L’activité photographique de Cecilia Mangini ne cesse pourtant pas définitivement avec le passage au cinéma. La dernière salle de l’exposition présente en effet une sélection de la centaine de photographies qu’elle réalise en 1965 au Vietnam du Nord, avec son époux Lino Del Fra, compagnon de vie et de travail. On est trois ans avant le film de Chris Marker, Loin du Vietnam, mais ce film-là, celui de Cecilia Mangini et Lino Del Fra – car ce sont bien des photographies de repérages pour une coproduction Nord Vietnam-Unitelefilm, la boîte de production du PCI –, on ne peut que l’imaginer, car il ne sera jamais réalisé. Là encore, les photographies se concentrent sur le peuple, soumis à la militarisation du pays, mais plus encore photographié dans son labeur ou ses loisirs quotidiens. Terminons sur une image, qui n’est pas sans rappeler Eisenstein: la photographie de la bouche d’un canon en gros plan dirigé droit sur le spectateur. Du militantisme en cinéma.

Bibliographie:
G. Didi-Huberman, “Peuples exposés, peuples figurants”, De(s)générations, Septembre 2009, Figure, figurants, n°9, pp. 7-17.

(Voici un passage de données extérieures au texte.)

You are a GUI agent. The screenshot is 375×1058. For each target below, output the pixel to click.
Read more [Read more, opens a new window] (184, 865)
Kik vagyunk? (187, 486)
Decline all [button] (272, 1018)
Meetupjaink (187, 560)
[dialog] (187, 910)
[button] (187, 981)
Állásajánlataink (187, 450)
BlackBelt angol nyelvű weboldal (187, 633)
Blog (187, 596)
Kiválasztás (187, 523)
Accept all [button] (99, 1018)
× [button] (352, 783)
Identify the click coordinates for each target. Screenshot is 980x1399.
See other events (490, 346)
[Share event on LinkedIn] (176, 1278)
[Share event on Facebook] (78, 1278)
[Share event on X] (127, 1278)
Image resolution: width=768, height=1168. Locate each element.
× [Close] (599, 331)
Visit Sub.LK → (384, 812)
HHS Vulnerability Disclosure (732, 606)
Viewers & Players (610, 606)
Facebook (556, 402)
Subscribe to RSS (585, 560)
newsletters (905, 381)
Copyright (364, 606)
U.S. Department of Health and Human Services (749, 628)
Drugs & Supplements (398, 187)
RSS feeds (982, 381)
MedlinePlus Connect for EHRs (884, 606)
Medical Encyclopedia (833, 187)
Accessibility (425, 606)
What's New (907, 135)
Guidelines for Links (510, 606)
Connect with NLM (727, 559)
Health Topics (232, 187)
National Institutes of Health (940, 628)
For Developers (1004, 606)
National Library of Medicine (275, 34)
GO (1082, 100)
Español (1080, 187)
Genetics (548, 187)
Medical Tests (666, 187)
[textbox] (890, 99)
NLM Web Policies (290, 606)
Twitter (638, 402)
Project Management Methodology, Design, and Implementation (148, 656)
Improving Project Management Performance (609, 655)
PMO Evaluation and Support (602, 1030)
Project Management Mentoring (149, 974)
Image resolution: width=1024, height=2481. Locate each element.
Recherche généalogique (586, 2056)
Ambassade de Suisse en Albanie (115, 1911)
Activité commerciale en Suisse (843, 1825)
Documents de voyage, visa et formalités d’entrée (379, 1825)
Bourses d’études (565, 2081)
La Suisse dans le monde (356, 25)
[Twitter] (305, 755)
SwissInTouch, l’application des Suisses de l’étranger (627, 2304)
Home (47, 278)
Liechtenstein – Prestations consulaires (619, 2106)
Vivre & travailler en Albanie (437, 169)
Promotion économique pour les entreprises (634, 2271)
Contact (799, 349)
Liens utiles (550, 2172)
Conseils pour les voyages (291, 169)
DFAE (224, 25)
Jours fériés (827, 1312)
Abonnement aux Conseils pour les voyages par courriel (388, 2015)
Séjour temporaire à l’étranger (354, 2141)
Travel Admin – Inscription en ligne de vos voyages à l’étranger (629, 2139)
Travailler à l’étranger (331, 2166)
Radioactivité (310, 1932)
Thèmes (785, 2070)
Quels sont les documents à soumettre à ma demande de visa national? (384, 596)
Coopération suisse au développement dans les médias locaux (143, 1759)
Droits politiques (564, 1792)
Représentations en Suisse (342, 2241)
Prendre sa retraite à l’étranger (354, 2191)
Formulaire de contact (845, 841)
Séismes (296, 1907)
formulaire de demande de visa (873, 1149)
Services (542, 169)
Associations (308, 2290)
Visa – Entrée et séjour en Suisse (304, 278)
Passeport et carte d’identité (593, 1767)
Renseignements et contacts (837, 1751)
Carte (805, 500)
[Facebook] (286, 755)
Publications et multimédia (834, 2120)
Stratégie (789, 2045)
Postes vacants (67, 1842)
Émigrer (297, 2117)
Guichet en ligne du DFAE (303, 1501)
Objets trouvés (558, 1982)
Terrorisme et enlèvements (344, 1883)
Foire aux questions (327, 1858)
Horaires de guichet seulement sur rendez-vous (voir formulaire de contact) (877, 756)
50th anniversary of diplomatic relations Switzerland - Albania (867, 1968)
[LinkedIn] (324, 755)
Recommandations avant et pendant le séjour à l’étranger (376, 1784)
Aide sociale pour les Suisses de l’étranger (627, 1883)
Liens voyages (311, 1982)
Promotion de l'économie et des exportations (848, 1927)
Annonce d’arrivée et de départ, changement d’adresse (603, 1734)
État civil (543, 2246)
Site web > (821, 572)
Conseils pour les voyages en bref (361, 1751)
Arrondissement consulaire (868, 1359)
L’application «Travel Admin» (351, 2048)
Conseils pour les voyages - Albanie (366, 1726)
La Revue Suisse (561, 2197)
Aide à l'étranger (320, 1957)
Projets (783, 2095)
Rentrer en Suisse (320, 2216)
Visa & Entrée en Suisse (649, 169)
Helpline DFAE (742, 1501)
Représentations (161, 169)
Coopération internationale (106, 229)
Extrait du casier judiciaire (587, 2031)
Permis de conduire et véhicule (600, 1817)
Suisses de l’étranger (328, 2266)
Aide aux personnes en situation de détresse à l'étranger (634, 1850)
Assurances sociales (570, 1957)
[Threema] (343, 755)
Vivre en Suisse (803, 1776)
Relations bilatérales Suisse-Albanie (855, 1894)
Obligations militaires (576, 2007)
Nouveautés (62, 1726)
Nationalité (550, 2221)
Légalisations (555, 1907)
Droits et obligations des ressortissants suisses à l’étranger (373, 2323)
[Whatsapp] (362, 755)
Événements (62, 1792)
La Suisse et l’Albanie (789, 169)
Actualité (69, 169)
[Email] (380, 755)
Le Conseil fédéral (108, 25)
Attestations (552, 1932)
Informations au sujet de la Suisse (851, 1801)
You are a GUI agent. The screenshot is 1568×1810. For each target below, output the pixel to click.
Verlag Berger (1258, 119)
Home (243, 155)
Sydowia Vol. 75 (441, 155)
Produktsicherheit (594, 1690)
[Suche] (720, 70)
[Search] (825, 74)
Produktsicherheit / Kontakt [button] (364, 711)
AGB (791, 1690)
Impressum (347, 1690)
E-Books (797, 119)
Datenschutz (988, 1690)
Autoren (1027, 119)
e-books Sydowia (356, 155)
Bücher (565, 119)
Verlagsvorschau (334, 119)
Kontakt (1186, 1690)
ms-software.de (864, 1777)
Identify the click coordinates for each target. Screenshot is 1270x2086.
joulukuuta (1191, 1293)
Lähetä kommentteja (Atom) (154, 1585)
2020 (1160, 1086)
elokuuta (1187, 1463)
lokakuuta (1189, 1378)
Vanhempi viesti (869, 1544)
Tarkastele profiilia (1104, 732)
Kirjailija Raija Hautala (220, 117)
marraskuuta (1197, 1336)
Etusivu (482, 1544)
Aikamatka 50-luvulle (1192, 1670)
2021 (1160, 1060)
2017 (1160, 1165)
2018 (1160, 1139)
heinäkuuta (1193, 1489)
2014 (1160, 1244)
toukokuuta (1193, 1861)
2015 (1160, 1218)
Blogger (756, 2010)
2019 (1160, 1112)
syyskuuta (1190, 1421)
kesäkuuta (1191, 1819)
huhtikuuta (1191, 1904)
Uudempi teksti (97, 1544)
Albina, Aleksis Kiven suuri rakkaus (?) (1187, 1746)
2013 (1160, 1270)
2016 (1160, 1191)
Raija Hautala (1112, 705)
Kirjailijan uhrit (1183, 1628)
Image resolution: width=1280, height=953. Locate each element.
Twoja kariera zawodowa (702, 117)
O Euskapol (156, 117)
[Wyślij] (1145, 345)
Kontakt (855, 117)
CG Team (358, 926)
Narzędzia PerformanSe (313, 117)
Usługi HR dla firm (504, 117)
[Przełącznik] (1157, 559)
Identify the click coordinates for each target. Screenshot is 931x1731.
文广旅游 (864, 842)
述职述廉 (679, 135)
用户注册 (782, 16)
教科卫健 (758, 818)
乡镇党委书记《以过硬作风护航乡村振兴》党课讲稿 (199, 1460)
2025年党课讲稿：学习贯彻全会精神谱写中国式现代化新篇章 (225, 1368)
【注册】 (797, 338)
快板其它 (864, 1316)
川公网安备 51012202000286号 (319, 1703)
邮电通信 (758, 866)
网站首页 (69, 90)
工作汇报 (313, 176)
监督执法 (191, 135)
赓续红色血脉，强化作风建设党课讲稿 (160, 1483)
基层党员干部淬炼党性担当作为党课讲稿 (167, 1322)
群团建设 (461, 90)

E. Hobsbawm, T. Ranger (a cura di), The Invention of Tradition, Cambridge, Cambridge University Press 1983.
A.-V. Houcke, Ignoti, banditi, dimenticati: le (hors-)champ de l’Italie (post-)fasciste/la fracture interne, in L. Schifano, A. Somaini (edite par), S. M. Eisenstein – Leçons mexicaines. Cinéma, anthropologie, archéologie dans le mouvement des arts, Nanterre, Presses Universitaires de Paris Ouest 2016, pp. 263-278.
J. Rancière, Aux bords du politique, Paris, La Fabrique 1998.